Each make step to build the design is specified in the following sections. These sections also detail the options used and the location of input and output files in each case. The generated files for each FFT_2D_INSTS are placed under an individual directory: $(BUILD_TARGET_DIR)/.

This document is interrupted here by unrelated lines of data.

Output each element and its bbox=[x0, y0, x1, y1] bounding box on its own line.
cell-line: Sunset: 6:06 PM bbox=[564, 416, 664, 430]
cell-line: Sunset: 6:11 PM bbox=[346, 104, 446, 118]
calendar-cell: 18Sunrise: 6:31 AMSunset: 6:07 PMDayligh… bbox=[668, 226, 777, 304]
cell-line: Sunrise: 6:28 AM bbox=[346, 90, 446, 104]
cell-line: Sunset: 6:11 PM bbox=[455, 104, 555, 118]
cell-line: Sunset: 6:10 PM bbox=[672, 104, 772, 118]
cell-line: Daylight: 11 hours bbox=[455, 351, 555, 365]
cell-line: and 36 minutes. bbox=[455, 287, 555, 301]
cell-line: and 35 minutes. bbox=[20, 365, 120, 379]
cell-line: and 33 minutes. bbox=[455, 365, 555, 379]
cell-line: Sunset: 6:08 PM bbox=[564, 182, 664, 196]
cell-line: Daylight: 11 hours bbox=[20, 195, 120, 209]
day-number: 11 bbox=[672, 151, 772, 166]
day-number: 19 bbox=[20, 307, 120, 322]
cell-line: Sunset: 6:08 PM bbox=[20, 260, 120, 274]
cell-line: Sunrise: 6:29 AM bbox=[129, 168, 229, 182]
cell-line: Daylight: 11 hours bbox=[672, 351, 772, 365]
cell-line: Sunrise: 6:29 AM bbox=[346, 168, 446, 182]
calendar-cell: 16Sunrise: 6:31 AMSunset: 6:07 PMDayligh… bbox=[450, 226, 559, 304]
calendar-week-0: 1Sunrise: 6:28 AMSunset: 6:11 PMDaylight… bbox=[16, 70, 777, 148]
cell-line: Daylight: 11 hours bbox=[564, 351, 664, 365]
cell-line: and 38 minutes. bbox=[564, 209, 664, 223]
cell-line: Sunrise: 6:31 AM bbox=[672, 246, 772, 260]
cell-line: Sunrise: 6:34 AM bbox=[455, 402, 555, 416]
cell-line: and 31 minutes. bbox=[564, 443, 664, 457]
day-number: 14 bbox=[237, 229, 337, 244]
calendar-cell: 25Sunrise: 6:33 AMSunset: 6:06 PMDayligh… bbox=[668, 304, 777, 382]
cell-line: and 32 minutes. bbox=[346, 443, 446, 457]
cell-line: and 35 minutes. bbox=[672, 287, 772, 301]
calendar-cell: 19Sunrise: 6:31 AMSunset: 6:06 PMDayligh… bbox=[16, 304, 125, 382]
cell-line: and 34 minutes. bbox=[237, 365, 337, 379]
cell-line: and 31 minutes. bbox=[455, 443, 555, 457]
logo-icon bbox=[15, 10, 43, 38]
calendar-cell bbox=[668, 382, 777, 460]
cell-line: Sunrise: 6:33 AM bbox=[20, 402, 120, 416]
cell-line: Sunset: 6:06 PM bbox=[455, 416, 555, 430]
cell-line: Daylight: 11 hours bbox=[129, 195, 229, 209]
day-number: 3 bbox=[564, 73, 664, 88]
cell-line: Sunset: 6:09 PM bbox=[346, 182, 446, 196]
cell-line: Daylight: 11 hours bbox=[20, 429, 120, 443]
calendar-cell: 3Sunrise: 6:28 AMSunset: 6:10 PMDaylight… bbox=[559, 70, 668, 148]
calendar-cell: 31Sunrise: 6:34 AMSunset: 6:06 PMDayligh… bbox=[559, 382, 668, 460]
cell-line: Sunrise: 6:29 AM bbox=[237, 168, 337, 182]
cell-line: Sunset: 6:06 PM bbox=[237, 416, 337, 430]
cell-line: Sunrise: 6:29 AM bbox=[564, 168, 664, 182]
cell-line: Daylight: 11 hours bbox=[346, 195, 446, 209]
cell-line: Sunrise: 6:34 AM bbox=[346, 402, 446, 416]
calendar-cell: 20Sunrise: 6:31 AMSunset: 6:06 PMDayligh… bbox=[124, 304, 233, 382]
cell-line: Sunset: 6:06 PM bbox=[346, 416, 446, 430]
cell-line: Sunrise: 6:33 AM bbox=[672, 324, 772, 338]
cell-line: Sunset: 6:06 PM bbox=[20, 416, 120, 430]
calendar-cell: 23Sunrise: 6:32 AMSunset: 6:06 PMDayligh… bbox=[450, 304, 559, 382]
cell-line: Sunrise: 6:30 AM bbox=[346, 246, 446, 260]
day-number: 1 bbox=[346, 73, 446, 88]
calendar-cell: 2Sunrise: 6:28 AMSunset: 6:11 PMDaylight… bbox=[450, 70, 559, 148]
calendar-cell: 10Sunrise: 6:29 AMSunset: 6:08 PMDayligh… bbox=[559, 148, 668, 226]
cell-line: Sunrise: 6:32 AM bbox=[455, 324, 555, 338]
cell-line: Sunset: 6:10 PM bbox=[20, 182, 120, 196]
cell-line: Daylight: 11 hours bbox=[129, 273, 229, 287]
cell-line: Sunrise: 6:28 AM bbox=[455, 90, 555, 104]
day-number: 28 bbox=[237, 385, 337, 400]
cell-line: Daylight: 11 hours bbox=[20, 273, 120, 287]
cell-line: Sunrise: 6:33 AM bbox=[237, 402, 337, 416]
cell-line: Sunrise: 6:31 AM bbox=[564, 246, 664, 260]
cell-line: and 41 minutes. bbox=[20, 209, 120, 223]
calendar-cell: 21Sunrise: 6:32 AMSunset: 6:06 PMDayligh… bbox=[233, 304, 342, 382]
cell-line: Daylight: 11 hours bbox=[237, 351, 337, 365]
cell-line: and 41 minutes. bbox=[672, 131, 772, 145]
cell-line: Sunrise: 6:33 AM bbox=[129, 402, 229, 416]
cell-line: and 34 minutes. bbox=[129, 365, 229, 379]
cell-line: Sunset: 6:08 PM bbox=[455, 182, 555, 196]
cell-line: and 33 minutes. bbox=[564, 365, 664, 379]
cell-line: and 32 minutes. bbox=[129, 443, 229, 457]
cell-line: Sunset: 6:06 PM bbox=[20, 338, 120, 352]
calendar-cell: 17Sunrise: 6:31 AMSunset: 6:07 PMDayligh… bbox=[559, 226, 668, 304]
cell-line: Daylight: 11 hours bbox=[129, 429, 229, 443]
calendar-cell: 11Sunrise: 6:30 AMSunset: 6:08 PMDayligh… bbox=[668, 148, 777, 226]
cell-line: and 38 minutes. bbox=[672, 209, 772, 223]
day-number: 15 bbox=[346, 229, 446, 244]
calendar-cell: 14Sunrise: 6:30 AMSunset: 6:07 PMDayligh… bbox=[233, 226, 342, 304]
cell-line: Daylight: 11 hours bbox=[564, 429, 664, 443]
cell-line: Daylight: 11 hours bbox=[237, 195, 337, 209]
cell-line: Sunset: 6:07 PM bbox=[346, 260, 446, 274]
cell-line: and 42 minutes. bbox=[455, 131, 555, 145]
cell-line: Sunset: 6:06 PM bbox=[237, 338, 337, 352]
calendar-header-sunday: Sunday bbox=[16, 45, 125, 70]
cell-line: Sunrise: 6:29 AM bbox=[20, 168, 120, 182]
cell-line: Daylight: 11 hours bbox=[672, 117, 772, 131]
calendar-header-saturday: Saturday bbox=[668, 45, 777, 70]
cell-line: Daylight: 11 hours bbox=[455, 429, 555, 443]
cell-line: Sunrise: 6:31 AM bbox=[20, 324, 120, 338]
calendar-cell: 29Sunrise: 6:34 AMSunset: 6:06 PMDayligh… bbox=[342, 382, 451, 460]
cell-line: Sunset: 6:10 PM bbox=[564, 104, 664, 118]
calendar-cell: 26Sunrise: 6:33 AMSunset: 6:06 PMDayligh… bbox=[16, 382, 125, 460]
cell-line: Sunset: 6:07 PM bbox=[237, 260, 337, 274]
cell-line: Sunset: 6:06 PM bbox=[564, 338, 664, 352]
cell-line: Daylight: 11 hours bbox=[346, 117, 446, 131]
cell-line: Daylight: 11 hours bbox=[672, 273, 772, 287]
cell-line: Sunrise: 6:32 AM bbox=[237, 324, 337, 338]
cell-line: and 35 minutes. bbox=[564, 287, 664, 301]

make kernels: Compiling PL Kernels

make kernels: Compile PL Kernels

In this step, the Vitis compiler takes any V++ kernels (RTL or HLS C) in the PL region of the target platform (xilinx_vck190_base_202410_1) and the HLS kernels and compiles them into their respective XO files. The following commands compile the kernels ( TARGET=hw_emu, FFT_2D_INSTS=1, ITER_CNT=16, FFT_2D_DT=0, and FFT_2D_PT=2048).

make kernels

The expanded command is as follows (for fft_2d):

mkdir -p $(BUILD_TARGET_DIR); \

cd $(BUILD_TARGET_DIR); \

v++ --target hw_emu --hls.pre_tcl $$(DIRECTIVES_REPO)/hls_pre.tcl \
   --hls.clock 500000000:fft_2d -D MAT_ROWS=1024 -D MAT_COLS=2048 -D FFT_2D_DT=0 \
   --platform xilinx_vck190_base_202410_1 --save-temps --temp_dir $(BUILD_TARGET_DIR)/_x \
   --verbose -g -c -k fft_2d $(DESIGN_REPO)/pl_src/fft_2d.cpp -o $(BUILD_TARGET_DIR)/fft_2d.hw_emu.xo

For dma_hls:

mkdir -p $(BUILD_TARGET_DIR); \

cd $(BUILD_TARGET_DIR); \

v++ --target hw_emu --hls.clock 250000000:dma_hls --platform xilinx_vck190_base_202410_1 \
   --save-temps --temp_dir $(BUILD_TARGET_DIR)/_x --verbose -g -c -k dma_hls -D FFT_2D_DT=0 \
   $(DESIGN_REPO)/pl_src/dma_hls.cpp -o $(BUILD_TARGET_DIR)/dma_hls.hw_emu.xo

See this page for a detailed description of all Vitis compiler switches. The following table provides a summary of the switches used.

Switch	Description
--target \| -t [hw\|hw_emu]	Specifies the build target.
--hls.pre_tcl <arg>	Specifies a Tcl file containing Tcl commands for `vitis_hls` to source before running `csynth_design`. See this page for details about HLS options.
--platform \| -f	Specifies the name of a supported acceleration platform as specified by the $PLATFORM_REPO_PATHS environment variable or the full path to the platform XPFM file.
--save-temps \| -s	Directs the Vitis compiler command to save intermediate files/directories created during the compilation and link process. Use the `--temp_dir` option to specify a location to write the intermediate files.
--temp_dir	This allows you to manage the location where the tool writes temporary files created during the build process. The Vitis compiler writes the temporary results and removes them unless the `--save-temps` option is also specified.
--verbose	Display verbose/debug information.
--compile \| -c	Required for compilation to generate XO files from kernel source files.
--kernel <arg>\|-k <arg>	Compile only the specified kernel from the input file. Only one -k option is allowed per Vitis compiler command.
-D \| --define <Macro Name>=<value>	Defines Macros for the compiler.
--output \| -o	Specifies the name of the output file generated by the V++ command. The DMA HLS kernels output should be XO.

Input	Description
$(PL_SRC_REPO)/fft_2d.cpp	Defines the fft_2d PL kernel.
$(PL_SRC_REPO)/dma_hls.cpp	Defines the data mover PL kernel.

Output	Description
$(BUILD_TARGET_DIR)/dma_hls.hw_emu.xo	The data mover kernel object file.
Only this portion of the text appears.